**Extracted entries**.

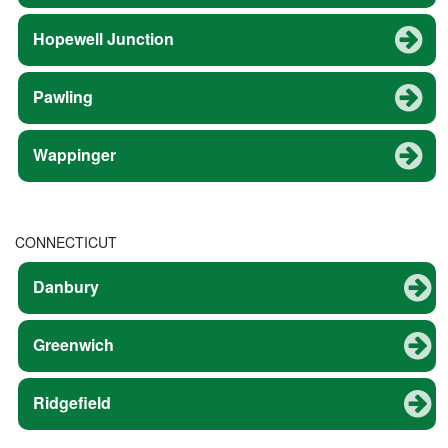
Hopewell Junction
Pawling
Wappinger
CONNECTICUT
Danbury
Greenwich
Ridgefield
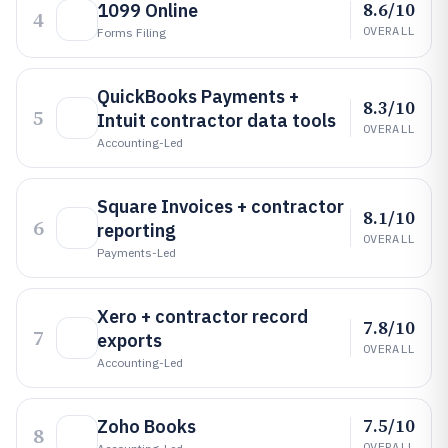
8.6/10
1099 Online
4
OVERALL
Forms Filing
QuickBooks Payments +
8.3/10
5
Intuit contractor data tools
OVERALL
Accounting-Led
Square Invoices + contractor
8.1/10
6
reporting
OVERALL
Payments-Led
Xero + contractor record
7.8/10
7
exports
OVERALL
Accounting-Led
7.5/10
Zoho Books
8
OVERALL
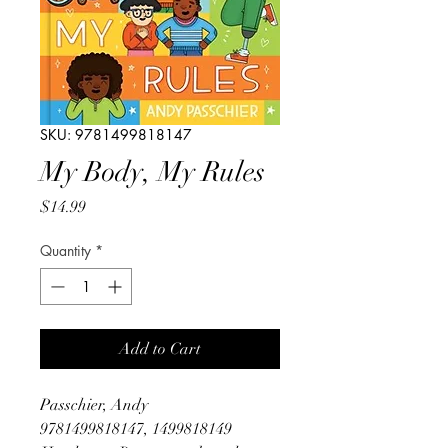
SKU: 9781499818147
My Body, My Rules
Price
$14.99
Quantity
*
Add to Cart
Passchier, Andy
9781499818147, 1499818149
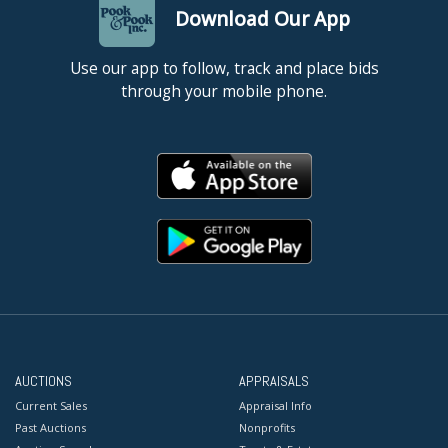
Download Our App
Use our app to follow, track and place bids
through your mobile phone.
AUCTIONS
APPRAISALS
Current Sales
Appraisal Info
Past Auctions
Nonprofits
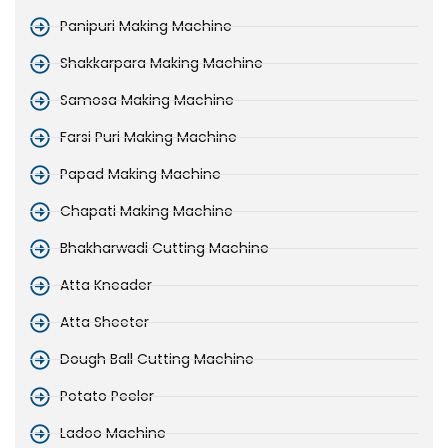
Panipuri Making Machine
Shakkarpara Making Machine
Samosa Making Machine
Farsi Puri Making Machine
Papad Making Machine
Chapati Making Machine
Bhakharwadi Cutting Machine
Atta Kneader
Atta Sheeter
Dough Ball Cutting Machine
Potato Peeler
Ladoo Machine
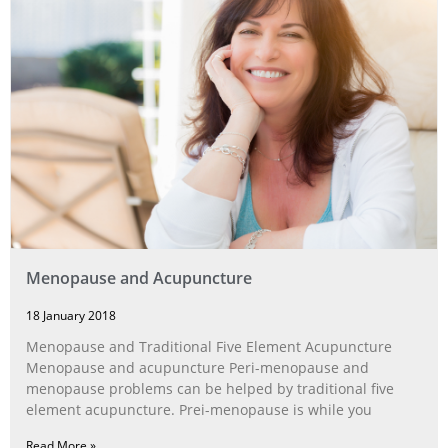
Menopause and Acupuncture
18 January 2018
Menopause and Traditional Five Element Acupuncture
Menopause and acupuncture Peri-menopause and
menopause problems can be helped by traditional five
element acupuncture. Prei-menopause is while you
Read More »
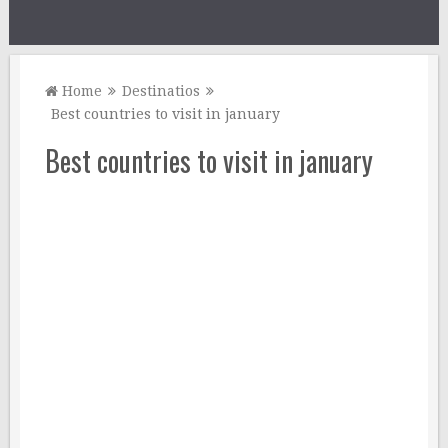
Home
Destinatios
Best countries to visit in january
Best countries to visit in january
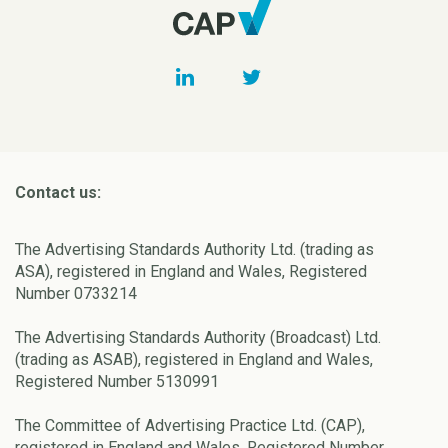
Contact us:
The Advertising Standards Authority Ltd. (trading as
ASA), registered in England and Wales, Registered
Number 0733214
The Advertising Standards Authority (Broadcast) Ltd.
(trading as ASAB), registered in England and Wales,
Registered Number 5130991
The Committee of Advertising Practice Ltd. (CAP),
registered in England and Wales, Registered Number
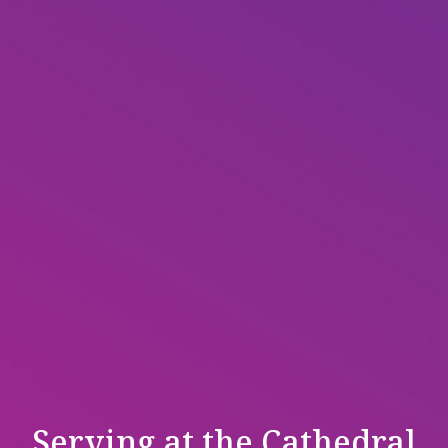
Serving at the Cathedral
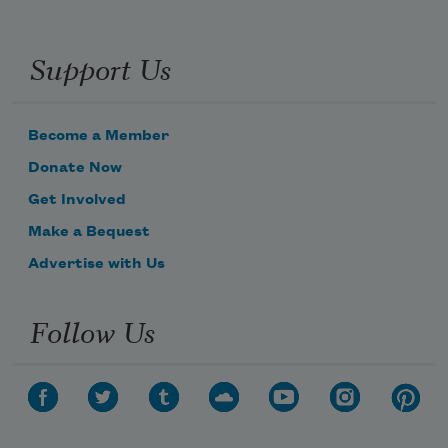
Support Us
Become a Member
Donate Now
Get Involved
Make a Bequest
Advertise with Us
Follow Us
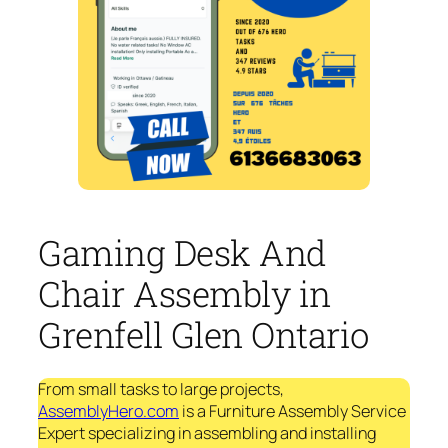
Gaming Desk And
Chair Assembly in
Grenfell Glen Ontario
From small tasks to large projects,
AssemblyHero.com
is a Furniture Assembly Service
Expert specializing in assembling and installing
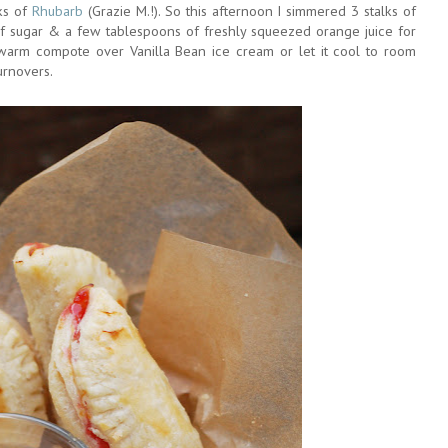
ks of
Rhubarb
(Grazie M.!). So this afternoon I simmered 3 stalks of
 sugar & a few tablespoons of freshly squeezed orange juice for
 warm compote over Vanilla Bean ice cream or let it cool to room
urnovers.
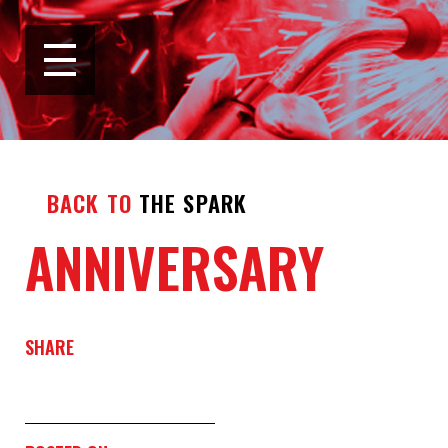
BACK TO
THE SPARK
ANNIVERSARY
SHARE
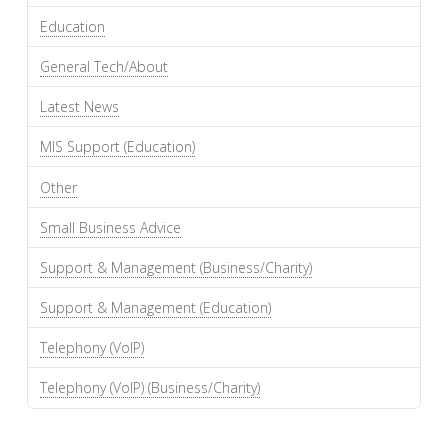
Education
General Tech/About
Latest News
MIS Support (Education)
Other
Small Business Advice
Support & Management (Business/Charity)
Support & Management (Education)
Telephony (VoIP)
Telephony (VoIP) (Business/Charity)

**What you need to do**. Each line above that includes "Charity" should be shown.

**Response to this task**.
Support & Management (Business/Charity)
Telephony (VoIP) (Business/Charity)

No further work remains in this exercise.